Note that this is a pretty hardcoded way of implementing such requirement. Please consider this as a prototype rather than a solution ready for production.
3 comments:
Interesting stuff! Would the CustomItemResolver be a good way of handling URL aliasing?
It's one approach, but it does seem like a lot of work. Part of your URL will always be some sort of unique product identifier, and I would probably just go looking for this just before the Item Resolver attempts it in the request pipeline.
Something like
1) Split the URL up in its component parts, to find an ASIN. If found, continue.
2) Ask Lucene if the ASIN exists
3) If so, resolve the item in the pipeline to what Lucene found
Saves you the extra trouble of creating save handlers etc, assuming of course that you have a current lucene index on your solution.

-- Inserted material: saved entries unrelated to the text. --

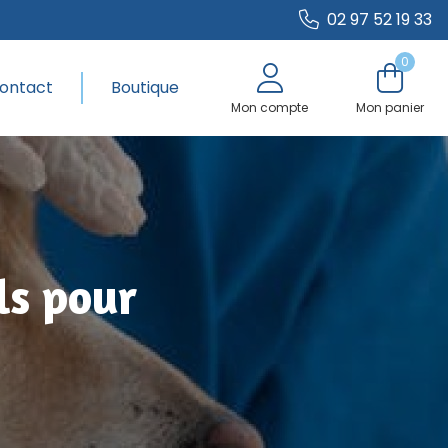
02 97 52 19 33
0
ontact
Boutique
Mon compte
Mon panier
ls pour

And for a webshop, you always would have.
Hi Mark,
Thanks for the feedback guys.
Mark:
I would not agree that it is a lot of work, the solution is actually very simple. The save handler - I used it only for the sake of simplicity. In reality, I'd leverage something else. Maybe a workflow action that makes sure that the mapping table is updated every time a version is published.
I would not use Lucene simply because in two server setups the front-end index is not updated immediately, and URL is a very critical component.

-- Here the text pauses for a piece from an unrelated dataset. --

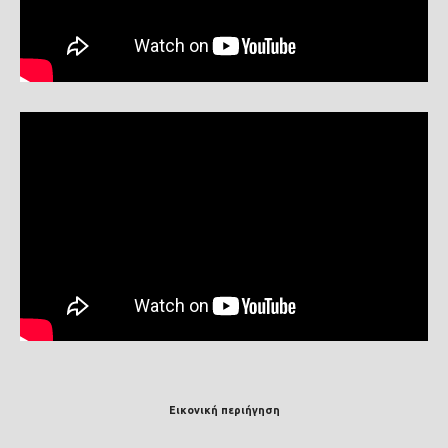
Εικονική περιήγηση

Mapping table seems like the only bulletproof and quite lightweight way to go. How you populate it is another question (item:saved, wf action or publish:item processor).
I would also not put a lot of additional string processing on this side as both CustomItemResolver and LinkManager are used quite frequently on the delivery side. Reading from a mapping table is easy, plus you can cache it in memory. Messing with strings and querying Lucene every time an custom item is being resolved or a link is being generated could be more expensive.